W Social, instituições públicas e o teatro da soberania digital europeia

Recepção geral do W Social

  • Muitos veem o W Social como “suspeito” ou de baixo esforço: código fechado, com fins lucrativos, com um modelo de negócios pouco claro além de anúncios e recursos pagos no futuro.
  • O lançamento em Davos/WEF e a forte promoção em emissoras públicas e por políticos da UE são vistos como sinais de alerta e mais como marketing do que jornalismo.
  • Vários o comparam a um “EU Truth Social” ou a um “clube de políticos” em vez de uma rede centrada no cidadão, esperando críticas restritas e respostas bajuladoras.

Preocupações com identidade, privacidade e técnica

  • A integração inicial e a “verificação humana” são vistas como excessivas: instalação do app em várias etapas, PIN, biometria/escaneamento de passaporte, selfie e vinculação via códigos QR.
  • Alguns temem que isso normalize identidades digitais e concentre dados pessoais sensíveis em uma empresa privada.
  • São mencionadas alegações de que “não foi construído com criptografia adequada” e de que tem más práticas de segurança (por exemplo, sem proteção contra XSS).
  • Relatos de alto uso de CPU e comportamento estranho da interface (por exemplo, sequestro da barra de rolagem) aumentam a sensação de amadorismo.

Soberania digital da UE, política e oportunismo

  • Vários argumentam que “soberania” está sendo usada como um rótulo protecionista ou de busca de renda, com dinheiro público fluindo para projetos mal conectados, mas fracos.
  • Suspeitas de lobby, marketing e possível corrupção aparecem com frequência; alguns veem isso como típico dos programas digitais da UE.
  • É comum a frustração de que instituições da UE ignorem projetos abertos sediados na UE enquanto elevam o W Social.

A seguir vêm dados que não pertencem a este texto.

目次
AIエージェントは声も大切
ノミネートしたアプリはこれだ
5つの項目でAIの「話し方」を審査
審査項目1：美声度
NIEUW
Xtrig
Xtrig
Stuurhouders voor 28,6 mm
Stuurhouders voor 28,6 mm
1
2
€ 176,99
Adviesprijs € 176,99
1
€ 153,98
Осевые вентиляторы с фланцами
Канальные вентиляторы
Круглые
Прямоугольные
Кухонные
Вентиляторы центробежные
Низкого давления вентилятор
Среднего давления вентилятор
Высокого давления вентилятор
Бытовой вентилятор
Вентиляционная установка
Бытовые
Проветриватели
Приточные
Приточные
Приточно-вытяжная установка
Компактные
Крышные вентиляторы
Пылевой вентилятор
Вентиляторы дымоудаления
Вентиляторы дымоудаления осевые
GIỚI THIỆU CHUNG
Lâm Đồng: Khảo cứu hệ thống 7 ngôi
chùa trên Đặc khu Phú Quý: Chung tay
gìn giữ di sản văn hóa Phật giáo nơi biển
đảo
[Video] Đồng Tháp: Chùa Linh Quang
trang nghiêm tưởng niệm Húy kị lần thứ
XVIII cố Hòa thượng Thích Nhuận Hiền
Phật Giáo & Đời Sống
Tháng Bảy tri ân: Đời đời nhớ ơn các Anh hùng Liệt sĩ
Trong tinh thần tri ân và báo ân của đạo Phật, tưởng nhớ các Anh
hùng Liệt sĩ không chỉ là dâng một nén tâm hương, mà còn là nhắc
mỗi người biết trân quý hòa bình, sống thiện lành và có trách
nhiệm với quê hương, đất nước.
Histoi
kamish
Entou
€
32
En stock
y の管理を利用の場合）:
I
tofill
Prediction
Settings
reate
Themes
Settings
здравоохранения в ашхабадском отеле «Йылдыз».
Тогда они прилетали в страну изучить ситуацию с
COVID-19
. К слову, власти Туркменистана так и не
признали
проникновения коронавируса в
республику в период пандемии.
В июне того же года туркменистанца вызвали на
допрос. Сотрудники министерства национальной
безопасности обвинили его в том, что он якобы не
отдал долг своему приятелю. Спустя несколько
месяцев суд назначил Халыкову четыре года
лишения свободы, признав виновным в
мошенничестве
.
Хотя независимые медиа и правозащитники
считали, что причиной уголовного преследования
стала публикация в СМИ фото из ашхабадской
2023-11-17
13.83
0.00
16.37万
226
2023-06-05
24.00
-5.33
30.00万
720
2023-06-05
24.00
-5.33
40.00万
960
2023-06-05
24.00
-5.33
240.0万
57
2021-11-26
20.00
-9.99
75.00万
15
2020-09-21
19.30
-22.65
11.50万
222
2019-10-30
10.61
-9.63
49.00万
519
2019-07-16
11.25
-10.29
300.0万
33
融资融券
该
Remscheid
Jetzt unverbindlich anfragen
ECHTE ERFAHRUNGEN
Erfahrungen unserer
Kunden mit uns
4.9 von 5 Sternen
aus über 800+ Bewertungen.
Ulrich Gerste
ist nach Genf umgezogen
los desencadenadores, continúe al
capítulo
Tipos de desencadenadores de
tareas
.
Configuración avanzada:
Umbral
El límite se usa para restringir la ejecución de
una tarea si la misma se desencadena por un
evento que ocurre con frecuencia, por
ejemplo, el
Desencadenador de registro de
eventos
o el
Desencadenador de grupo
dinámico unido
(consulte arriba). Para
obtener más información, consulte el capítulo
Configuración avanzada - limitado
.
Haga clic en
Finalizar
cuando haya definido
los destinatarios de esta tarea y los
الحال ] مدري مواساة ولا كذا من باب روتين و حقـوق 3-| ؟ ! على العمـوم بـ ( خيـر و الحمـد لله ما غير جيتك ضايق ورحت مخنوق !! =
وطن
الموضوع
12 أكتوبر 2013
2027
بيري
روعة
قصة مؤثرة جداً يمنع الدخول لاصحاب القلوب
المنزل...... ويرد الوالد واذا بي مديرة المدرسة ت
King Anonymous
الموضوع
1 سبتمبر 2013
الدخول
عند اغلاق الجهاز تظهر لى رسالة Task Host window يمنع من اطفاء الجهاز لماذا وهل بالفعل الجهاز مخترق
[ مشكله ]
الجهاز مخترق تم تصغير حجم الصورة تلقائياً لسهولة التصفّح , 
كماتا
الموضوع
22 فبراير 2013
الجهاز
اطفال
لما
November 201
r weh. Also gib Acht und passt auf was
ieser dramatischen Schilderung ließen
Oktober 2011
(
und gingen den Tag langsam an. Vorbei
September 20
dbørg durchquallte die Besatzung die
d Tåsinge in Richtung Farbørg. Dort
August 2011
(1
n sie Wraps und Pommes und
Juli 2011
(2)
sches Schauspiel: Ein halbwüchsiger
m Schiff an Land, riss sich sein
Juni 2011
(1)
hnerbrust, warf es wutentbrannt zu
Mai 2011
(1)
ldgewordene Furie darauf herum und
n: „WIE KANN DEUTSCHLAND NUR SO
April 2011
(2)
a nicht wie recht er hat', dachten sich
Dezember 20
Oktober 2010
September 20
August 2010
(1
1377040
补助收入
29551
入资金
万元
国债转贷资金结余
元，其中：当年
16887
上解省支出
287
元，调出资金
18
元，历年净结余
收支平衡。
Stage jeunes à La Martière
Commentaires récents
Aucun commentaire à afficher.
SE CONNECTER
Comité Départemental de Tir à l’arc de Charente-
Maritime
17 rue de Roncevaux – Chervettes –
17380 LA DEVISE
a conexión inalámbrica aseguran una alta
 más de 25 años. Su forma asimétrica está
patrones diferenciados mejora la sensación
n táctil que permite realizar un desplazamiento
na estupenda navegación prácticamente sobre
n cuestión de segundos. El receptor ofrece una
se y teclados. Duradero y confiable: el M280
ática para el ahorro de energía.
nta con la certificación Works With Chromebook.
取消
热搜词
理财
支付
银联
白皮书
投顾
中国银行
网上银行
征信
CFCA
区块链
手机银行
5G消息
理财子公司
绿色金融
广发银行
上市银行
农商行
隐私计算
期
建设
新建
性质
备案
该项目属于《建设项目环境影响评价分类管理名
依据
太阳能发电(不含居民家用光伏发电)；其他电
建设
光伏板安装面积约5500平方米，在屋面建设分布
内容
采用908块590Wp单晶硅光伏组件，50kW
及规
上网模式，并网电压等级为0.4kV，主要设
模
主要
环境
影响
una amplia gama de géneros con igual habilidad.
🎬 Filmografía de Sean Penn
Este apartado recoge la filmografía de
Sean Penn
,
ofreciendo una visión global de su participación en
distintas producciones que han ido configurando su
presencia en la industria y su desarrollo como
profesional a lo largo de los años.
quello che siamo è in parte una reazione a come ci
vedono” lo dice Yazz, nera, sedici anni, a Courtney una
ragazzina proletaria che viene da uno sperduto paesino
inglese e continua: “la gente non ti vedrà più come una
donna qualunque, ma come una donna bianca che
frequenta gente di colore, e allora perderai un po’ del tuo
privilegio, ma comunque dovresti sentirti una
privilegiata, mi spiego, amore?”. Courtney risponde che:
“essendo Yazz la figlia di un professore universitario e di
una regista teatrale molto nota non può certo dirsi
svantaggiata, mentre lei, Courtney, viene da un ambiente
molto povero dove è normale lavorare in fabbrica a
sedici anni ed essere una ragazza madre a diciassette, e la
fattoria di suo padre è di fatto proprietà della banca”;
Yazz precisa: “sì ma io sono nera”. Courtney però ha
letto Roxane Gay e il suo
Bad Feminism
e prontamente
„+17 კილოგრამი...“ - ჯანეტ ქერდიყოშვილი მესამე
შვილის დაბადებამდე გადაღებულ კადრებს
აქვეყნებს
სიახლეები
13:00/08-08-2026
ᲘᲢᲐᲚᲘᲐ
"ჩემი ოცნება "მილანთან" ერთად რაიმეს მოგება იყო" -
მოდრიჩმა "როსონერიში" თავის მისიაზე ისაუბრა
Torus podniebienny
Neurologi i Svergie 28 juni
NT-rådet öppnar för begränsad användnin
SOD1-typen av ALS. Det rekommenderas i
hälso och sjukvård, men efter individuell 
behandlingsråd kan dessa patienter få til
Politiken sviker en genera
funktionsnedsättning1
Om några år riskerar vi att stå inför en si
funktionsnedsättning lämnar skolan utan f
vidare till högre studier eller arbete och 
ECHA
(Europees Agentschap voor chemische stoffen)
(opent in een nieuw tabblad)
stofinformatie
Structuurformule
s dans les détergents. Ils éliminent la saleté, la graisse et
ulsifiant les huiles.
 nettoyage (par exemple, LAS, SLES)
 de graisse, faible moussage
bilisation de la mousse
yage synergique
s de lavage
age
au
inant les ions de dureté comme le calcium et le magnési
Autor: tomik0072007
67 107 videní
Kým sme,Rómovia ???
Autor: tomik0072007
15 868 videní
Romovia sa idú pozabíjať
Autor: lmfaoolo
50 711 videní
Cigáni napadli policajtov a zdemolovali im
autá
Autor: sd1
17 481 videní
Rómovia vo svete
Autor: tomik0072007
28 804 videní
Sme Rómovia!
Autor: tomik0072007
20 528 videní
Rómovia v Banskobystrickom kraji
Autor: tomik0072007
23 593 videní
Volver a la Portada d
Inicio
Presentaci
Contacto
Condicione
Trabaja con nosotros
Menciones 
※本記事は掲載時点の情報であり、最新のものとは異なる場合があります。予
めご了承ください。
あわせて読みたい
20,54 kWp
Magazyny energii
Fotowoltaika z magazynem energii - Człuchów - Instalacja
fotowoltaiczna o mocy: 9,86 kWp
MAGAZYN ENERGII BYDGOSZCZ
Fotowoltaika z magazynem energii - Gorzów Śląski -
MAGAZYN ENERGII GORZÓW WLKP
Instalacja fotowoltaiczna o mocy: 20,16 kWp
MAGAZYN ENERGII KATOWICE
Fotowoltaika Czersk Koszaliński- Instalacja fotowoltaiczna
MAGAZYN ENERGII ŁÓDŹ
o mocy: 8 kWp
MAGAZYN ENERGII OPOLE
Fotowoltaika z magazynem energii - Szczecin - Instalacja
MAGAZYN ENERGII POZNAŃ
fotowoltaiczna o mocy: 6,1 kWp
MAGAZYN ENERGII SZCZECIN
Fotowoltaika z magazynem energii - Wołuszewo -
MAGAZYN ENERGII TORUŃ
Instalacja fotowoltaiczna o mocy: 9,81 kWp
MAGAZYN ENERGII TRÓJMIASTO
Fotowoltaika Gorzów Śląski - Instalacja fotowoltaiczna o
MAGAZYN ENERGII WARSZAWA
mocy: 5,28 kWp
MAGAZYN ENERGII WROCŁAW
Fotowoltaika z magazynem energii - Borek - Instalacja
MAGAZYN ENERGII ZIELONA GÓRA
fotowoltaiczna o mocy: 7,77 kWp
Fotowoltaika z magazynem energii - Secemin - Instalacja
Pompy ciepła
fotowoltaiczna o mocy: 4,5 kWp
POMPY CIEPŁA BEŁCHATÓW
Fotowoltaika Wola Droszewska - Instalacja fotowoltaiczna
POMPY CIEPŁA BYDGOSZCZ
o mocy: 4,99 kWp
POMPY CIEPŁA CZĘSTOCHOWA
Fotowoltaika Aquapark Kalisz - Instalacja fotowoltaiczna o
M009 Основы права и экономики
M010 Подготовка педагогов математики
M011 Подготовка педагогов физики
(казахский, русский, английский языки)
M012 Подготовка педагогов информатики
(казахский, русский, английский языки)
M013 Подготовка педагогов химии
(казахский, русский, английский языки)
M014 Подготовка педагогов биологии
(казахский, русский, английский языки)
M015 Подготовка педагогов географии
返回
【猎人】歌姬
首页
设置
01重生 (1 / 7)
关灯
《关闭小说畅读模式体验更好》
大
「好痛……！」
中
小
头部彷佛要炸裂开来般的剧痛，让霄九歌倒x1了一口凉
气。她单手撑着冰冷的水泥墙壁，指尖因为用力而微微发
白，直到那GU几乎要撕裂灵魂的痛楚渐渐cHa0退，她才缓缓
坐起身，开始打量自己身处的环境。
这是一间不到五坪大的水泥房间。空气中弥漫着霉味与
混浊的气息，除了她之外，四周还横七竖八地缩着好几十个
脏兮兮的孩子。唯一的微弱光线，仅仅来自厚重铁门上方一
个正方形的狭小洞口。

Alternativas e debates sobre protocolos

  • Eurosky (AT Protocol, sem fins lucrativos, hospedado na UE) e mu.social (construído sobre essa pilha) são citados como alinhados com transparência e soberania, mas amplamente ignorados pela mídia e por políticos.
  • Mastodon/ActivityPub é defendido como realmente social, não algorítmico e já amplamente usado (incluindo por entidades europeias), mas criticado por:
    • Busca e marcação fracas para descoberta.
    • “Paradoxo da escolha” na seleção de instâncias e receios de administradores de instâncias apagarem dados.
  • O Bluesky/AT Protocol é elogiado por alguns por:
    • Portabilidade de contas via personal data servers (PDS).
    • Separação entre hospedagem e “appviews” (agregadores), além de boa UX.
  • Outros argumentam que qualquer nova plataforma fechada e centralizada (incluindo o W Social) repete o padrão de “você é o produto” e sugerem ou Mastodon ou abandonar as redes sociais por completo.

Questões de código aberto e licenciamento

  • O W Social ocultou brevemente seu código no GitHub e depois o tornou visível novamente; a discussão observa que, para componentes licenciados sob MIT/Apache, encerrar o desenvolvimento futuro é legal, mas versões anteriores abertas continuam redistribuíveis.
  • Isso reforça a desconfiança de que projetos “abertos” podem ser convertidos em plataformas fechadas e movidas a lucro.